CSV files are great for storing tabular data, this format is both human and machine readable. But this is not always the best format. Robustly parsing CSV files is challenging, see for example, the number of optional parameters accepted by the read_csv function in Pandas. CSV files also lose type information, since all fields must be strings or numeric, encoding categorical variables is difficult.
The Hadoop and Spark communities have solved this data serialization problem many times over. Among the more popular file formats are Avro, Parquet, and Arrow. Each is optimized for a different use, Avro for JSON-like data, Arrow for tabular data, and Parquet for columnar data. Similar to the CSV format, these new formats are supported by a wide range of reader/parsers, ensuring data written by an Hadoop task and later be read by PySpark.

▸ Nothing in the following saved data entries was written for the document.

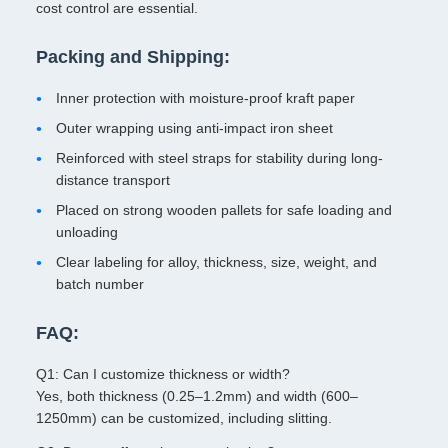
cost control are essential.
Packing and Shipping:
Inner protection with moisture-proof kraft paper
Outer wrapping using anti-impact iron sheet
Reinforced with steel straps for stability during long-
distance transport
Placed on strong wooden pallets for safe loading and
unloading
Clear labeling for alloy, thickness, size, weight, and
batch number
FAQ:
Q1: Can I customize thickness or width?
Yes, both thickness (0.25–1.2mm) and width (600–
1250mm) can be customized, including slitting.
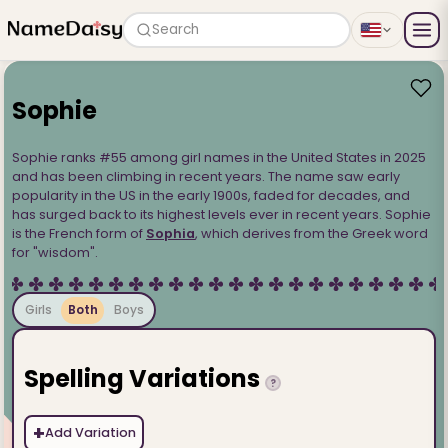
Search
Sophie
Sophie ranks #55 among girl names in the United States in 2025
and has been climbing in recent years. The name saw early
popularity in the US in the early 1900s, faded for decades, and
has surged back to its highest levels ever in recent years. Sophie
is the French form of
Sophia
, which derives from the Greek word
for "wisdom".
Girls
Both
Boys
Spelling Variations
?
+
Add Variation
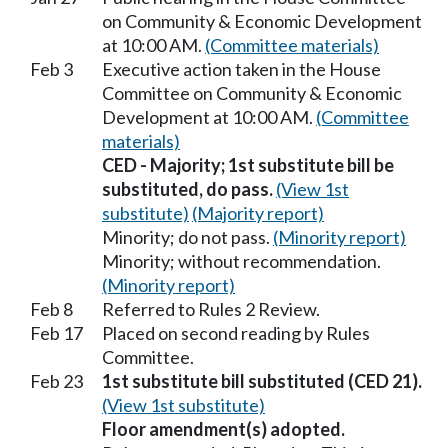
on Community & Economic Development
at 10:00 AM.
(Committee materials)
Feb 3
Executive action taken in the House
Committee on Community & Economic
Development at 10:00 AM.
(Committee
materials)
CED - Majority; 1st substitute bill be
substituted, do pass.
(View 1st
substitute)
(Majority report)
Minority; do not pass.
(Minority report)
Minority; without recommendation.
(Minority report)
Feb 8
Referred to Rules 2 Review.
Feb 17
Placed on second reading by Rules
Committee.
Feb 23
1st substitute bill substituted (CED 21).
(View 1st substitute)
Floor amendment(s) adopted.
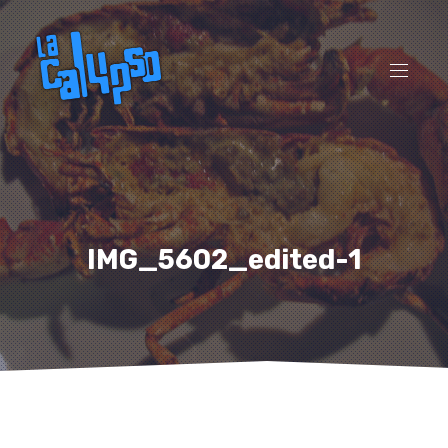
CL
(ES
NAVI
IMG_5602_edited-1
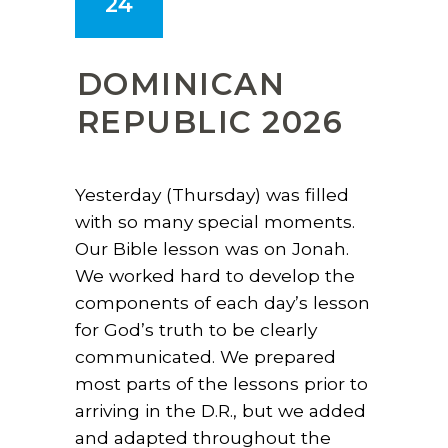
24
DOMINICAN
REPUBLIC 2026
Yesterday (Thursday) was filled
with so many special moments.
Our Bible lesson was on Jonah.
We worked hard to develop the
components of each day’s lesson
for God’s truth to be clearly
communicated. We prepared
most parts of the lessons prior to
arriving in the D.R., but we added
and adapted throughout the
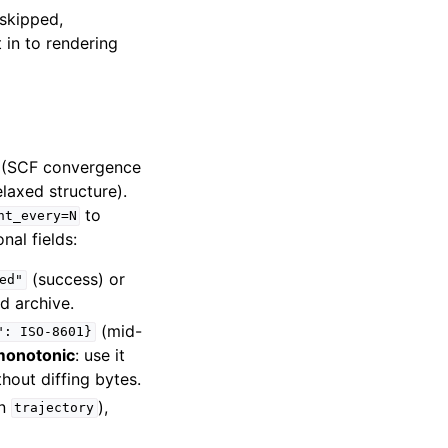
“skipped,
in to rendering
t (SCF convergence
laxed structure).
to
nt_every=N
nal fields:
(success) or
ed"
ed archive.
(mid-
":
ISO-8601}
monotonic
: use it
hout diffing bytes.
on
),
trajectory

Wes McKinney and Hadley Wickham recently created the Feather format, aimed at making it easier to share data between languages, specifically Python and R. Feather is most similar to Arrow, although Feather is meant for on-disk representation instead of in-memory. Among the many advantages of using Feather instead of CSV files to cross the language boundary is the incredible speedup that comes from removing the parser. Aside from some metadata, reading a Feather files does not require any parsing, the on-disk representation of various column types such as integer, floating point, and categorical are mirrors of their in-memory representation in Python and R.
In this talk, we'll do a deep dive on the Feather format, manually deconstructing the on-disk representation with some struct and NumPy magic.